» **The records**
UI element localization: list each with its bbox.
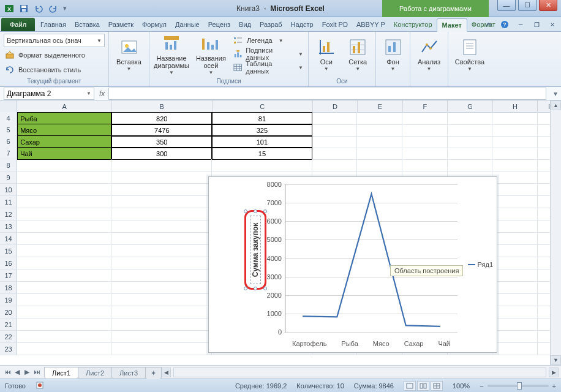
cell[interactable] [448,112,493,125]
properties-button[interactable]: Свойства ▼ [452,34,488,75]
cell[interactable] [111,270,212,282]
cell[interactable] [312,124,358,137]
cell[interactable] [402,112,448,125]
cell[interactable] [492,208,538,221]
cell[interactable] [357,159,402,172]
tab-data[interactable]: Данные [171,18,204,31]
new-sheet-button[interactable]: ✶ [145,367,162,379]
cell[interactable] [17,208,111,221]
resize-handle[interactable] [254,287,257,290]
cell[interactable] [111,221,212,233]
col-header[interactable]: D [313,100,358,113]
plot-area[interactable]: 010002000300040005000600070008000 [285,184,457,333]
cell[interactable] [111,318,212,331]
cell[interactable] [492,282,538,294]
tab-pagelayout[interactable]: Разметк [104,18,138,31]
cell[interactable] [357,147,402,160]
cell[interactable] [17,306,111,318]
background-button[interactable]: Фон ▼ [380,34,406,75]
workbook-close-icon[interactable]: × [546,18,559,31]
cell[interactable] [17,294,111,306]
cell[interactable] [17,331,111,343]
cell[interactable] [17,245,111,257]
cell[interactable] [492,221,538,233]
legend-button[interactable]: Легенда ▼ [232,34,304,47]
cell[interactable]: 7476 [111,124,212,137]
cell[interactable] [111,159,212,172]
tab-formulas[interactable]: Формул [138,18,171,31]
cell[interactable] [492,124,538,137]
tab-addins[interactable]: Надстр [287,18,318,31]
row-header[interactable]: 19 [0,294,17,306]
vertical-scrollbar[interactable]: ▲ ▼ [550,100,561,365]
row-header[interactable]: 6 [0,135,17,148]
cell[interactable] [312,147,358,160]
cell[interactable] [492,270,538,282]
cell[interactable] [17,221,111,233]
row-header[interactable]: 9 [0,172,17,184]
workbook-restore-icon[interactable]: ❐ [530,18,543,31]
cell[interactable] [492,306,538,318]
row-header[interactable]: 18 [0,282,17,294]
sheet-tab[interactable]: Лист3 [111,367,146,379]
cell[interactable] [212,159,312,172]
gridlines-button[interactable]: Сетка ▼ [344,34,372,75]
insert-button[interactable]: Вставка ▼ [113,34,145,75]
cell[interactable] [448,135,493,148]
prev-sheet-icon[interactable]: ◀ [12,368,22,376]
cell[interactable] [402,135,448,148]
tab-review[interactable]: Реценз [204,18,235,31]
cell[interactable] [111,306,212,318]
y-axis-title-selected[interactable]: Сумма закупок [244,210,266,290]
help-icon[interactable]: ? [499,18,511,31]
cell[interactable]: Рыба [17,112,111,125]
cell[interactable] [111,184,212,196]
row-header[interactable]: 8 [0,159,17,172]
name-box[interactable]: Диаграмма 2 ▼ [4,88,94,100]
row-header[interactable]: 15 [0,245,17,257]
row-header[interactable]: 10 [0,184,17,196]
cell[interactable] [492,135,538,148]
select-all-corner[interactable] [0,100,17,113]
cell[interactable] [111,331,212,343]
cell[interactable] [492,196,538,208]
row-header[interactable]: 7 [0,147,17,159]
row-header[interactable]: 4 [0,112,17,124]
chart-element-selector[interactable]: Вертикальная ось (знач ▼ [4,34,105,47]
cell[interactable]: 325 [212,124,312,137]
last-sheet-icon[interactable]: ⏭ [32,368,42,376]
sheet-tab[interactable]: Лист2 [78,367,112,379]
cell[interactable] [492,112,538,125]
cell[interactable] [17,282,111,294]
cell[interactable] [17,159,111,172]
scroll-left-icon[interactable]: ◀ [161,368,171,377]
cell[interactable] [111,294,212,306]
qat-customize-icon[interactable]: ▾ [61,2,69,15]
cell[interactable] [17,270,111,282]
undo-icon[interactable] [32,2,45,15]
workbook-minimize-icon[interactable]: – [514,18,527,31]
cell[interactable] [402,159,448,172]
sheet-nav-arrows[interactable]: ⏮ ◀ ▶ ⏭ [0,368,44,376]
cell[interactable] [357,112,402,125]
cell[interactable] [17,343,111,355]
cell[interactable]: 300 [111,147,212,160]
cell[interactable] [17,318,111,331]
cell[interactable] [111,196,212,208]
row-header[interactable]: 13 [0,221,17,233]
cell[interactable] [111,282,212,294]
row-header[interactable]: 23 [0,343,17,355]
expand-formula-bar-icon[interactable]: ▾ [550,89,561,98]
resize-handle[interactable] [263,287,267,290]
chart-legend[interactable]: Ряд1 [468,261,493,268]
resize-handle[interactable] [263,209,267,213]
reset-style-button[interactable]: Восстановить стиль [4,63,105,77]
cell[interactable] [492,159,538,172]
redo-icon[interactable] [47,2,60,15]
tab-home[interactable]: Главная [36,18,70,31]
cell[interactable] [492,172,538,184]
tab-developer[interactable]: Разраб [255,18,287,31]
zoom-slider[interactable] [488,385,549,387]
cell[interactable] [448,147,493,160]
macro-record-icon[interactable] [36,381,44,391]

» **Exercise description**
The lines above that hold the word "resize" are the ones to copy.

» **Solution to this problem**
resize-handle[interactable] [254,287,257,290]
resize-handle[interactable] [263,287,267,290]
resize-handle[interactable] [263,209,267,213]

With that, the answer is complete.